L'oro radioattivo di Chernobyl

(Ucraina 2015-2016)


I “dead men walking” caricano metallo arrugginito tutto il giorno, e non basta una doccia calda la sera per ripulirsi. Il metallo è quello radioattivo di Chernobyl: a oggi sono ancora un milione le tonnellate di materiale abbandonato nella zona di esclusione, proveniente dal reattore Uno ma anche da navi, automezzi, binari. Il riciclo di questo metallo rappresenta un business dal valore di circa un miliardo di dollari, rimasto per decenni in mano ai contrabbandieri e solo dal 2007 (oltre trent'anni dopo il disastro nucleare, avvenuto nel 1986) regolato e legalizzato dallo stato ucraino. I “dead men walking” sono una dozzina in tutto, guidati da Victor e dipendenti di una delle tre ditte ufficiali autorizzate da Kiev.
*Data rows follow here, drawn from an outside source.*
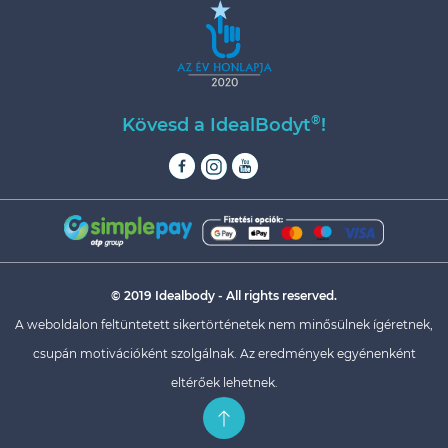
®
Kövesd a IdealBodyt
!
© 2019 Idealbody - All rights reserved.
A weboldalon feltüntetett sikertörténetek nem minősülnek ígéretnek,
csupán motivációként szolgálnak. Az eredmények egyénenként
eltérőek lehetnek.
Lavorano con scarse protezioni (anche se sono obbligatorie) e camminano per ore in mezzo a nubi tossiche, generate dal processo di sabbiatura per la decontaminazione dei metalli che vengono poi rivenduti all'estero a circa 10 centesimi di euro al chilo (un trenta per cento in meno rispetto al prezzo di mercato). L'attività è pericolosissima, quasi una lenta condanna a morte che obbliga gli operai a respirare in continuazione particelle radioattive come il Cesio, lo Stronzio, il Plutonio. Ma questo non basta a dissuaderli dal continuare. Forti del vitto e alloggio gratuiti, di uno stipendio più alto della media (si arriva a 8000 grivnie al mese, circa 280 euro) e di una certezza purtroppo falsa, sintetizzata da Sasha: “E poi c’è la vodka che, pulisce tutto...”.